▼

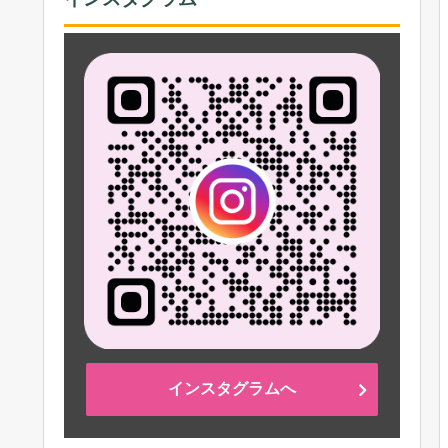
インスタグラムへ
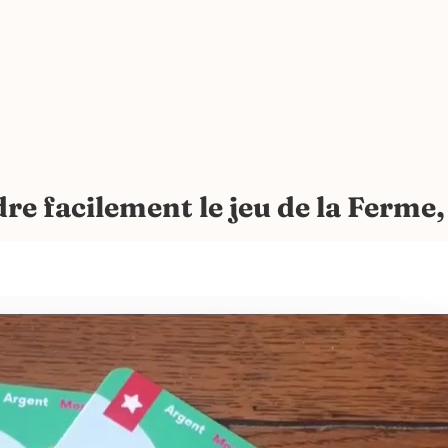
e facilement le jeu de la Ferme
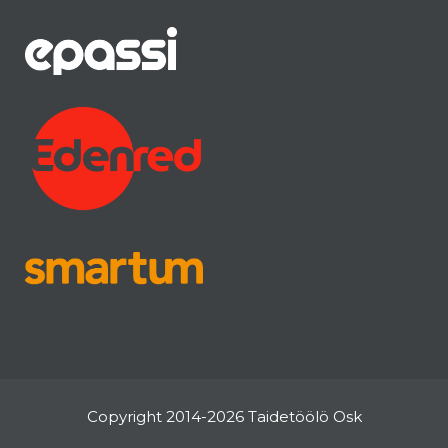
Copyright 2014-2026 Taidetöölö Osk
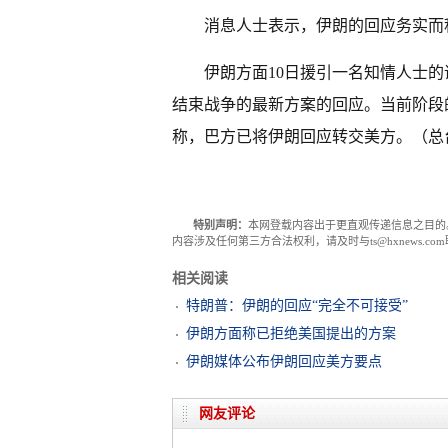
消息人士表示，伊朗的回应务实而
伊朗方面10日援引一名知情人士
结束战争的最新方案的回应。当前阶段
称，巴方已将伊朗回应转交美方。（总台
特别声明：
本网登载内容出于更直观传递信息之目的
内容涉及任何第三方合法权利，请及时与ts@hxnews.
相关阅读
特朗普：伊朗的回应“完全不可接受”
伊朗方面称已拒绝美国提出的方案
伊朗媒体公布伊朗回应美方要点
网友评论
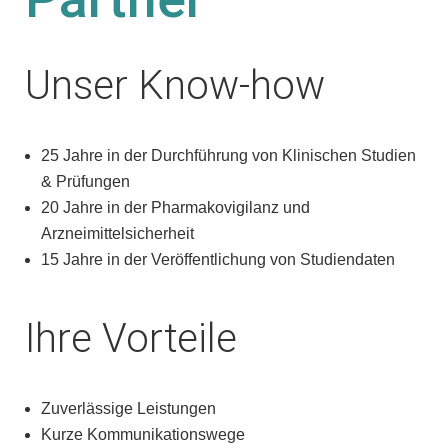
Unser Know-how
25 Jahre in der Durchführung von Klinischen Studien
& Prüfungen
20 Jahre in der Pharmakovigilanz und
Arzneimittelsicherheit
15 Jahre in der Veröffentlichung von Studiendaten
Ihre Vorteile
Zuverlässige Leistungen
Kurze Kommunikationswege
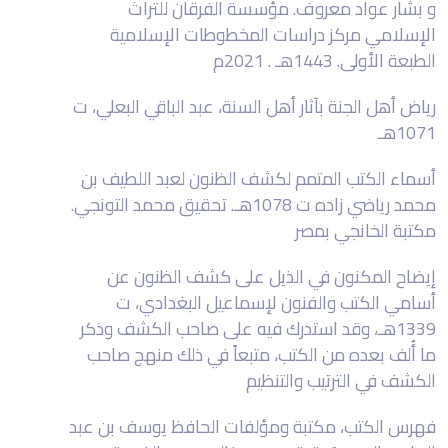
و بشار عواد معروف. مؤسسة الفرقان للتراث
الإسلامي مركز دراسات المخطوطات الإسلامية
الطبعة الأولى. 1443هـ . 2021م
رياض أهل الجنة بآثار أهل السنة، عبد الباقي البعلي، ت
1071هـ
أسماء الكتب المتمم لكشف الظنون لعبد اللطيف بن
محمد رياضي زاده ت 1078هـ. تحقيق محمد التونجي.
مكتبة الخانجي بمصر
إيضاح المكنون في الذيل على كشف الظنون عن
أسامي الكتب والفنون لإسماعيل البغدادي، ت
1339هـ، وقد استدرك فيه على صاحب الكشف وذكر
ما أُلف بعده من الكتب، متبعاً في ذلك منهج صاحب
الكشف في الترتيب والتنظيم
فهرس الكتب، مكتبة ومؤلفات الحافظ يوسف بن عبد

▲
▼

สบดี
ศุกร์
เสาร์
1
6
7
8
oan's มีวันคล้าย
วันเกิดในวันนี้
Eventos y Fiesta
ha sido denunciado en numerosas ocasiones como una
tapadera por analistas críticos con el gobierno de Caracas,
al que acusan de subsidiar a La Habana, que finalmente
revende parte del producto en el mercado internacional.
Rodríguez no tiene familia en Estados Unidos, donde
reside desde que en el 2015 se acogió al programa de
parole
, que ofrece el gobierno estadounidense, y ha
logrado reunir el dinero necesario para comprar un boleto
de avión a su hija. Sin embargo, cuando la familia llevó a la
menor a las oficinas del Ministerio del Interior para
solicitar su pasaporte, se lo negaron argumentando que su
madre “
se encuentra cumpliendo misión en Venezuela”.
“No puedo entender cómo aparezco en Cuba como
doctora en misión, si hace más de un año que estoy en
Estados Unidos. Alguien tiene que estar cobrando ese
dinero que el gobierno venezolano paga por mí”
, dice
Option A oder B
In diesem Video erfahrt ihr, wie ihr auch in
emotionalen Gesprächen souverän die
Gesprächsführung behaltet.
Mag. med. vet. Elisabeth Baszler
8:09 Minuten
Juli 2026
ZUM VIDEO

▲
▼

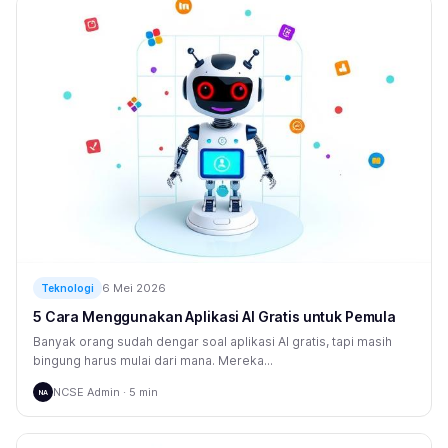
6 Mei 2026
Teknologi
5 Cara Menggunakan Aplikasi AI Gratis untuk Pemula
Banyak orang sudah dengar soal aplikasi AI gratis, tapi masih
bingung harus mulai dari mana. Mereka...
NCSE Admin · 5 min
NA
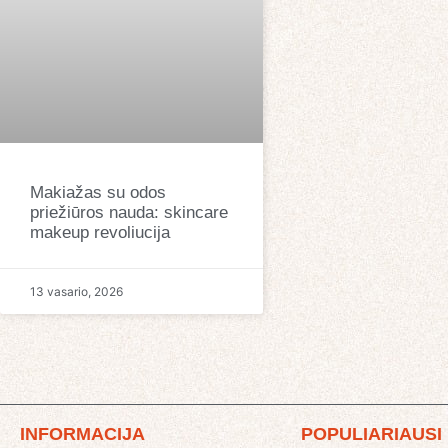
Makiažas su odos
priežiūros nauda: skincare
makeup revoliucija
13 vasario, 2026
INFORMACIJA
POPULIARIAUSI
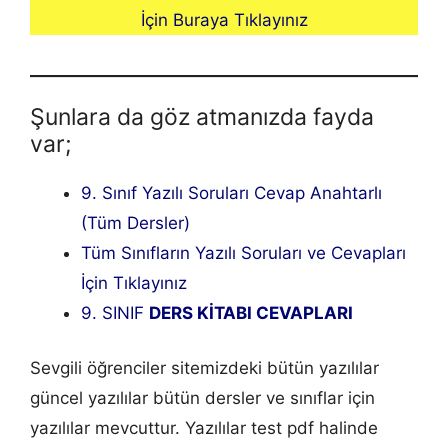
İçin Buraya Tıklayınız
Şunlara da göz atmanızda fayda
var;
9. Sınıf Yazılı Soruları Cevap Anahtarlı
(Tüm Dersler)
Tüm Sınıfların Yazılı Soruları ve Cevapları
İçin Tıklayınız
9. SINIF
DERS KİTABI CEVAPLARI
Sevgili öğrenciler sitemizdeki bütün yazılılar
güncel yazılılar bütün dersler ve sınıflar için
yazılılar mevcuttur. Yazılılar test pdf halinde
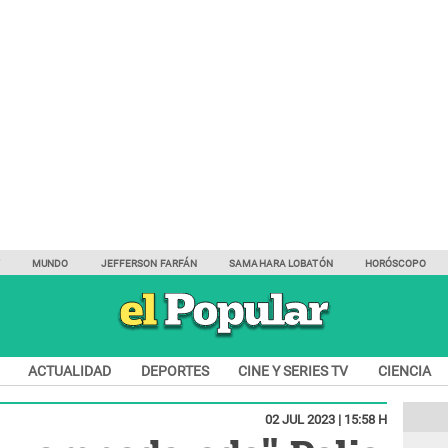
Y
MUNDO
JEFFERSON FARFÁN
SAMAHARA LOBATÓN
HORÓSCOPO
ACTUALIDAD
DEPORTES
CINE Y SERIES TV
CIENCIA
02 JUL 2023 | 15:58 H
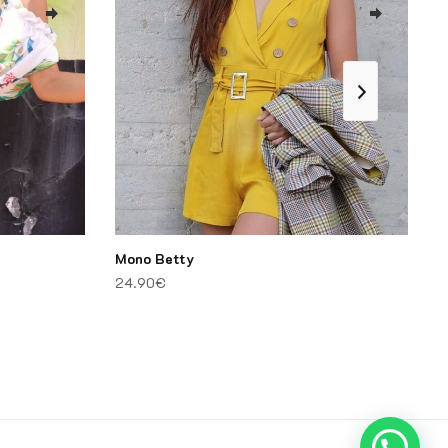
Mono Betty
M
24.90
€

▲

• WHAT YOU WILL DO: Each line of the data that holds "Jahre" should be copied.

• RESPONSE AREA:
25 Jahre in der Durchführung von Klinischen Studien
20 Jahre in der Pharmakovigilanz und
15 Jahre in der Veröffentlichung von Studiendaten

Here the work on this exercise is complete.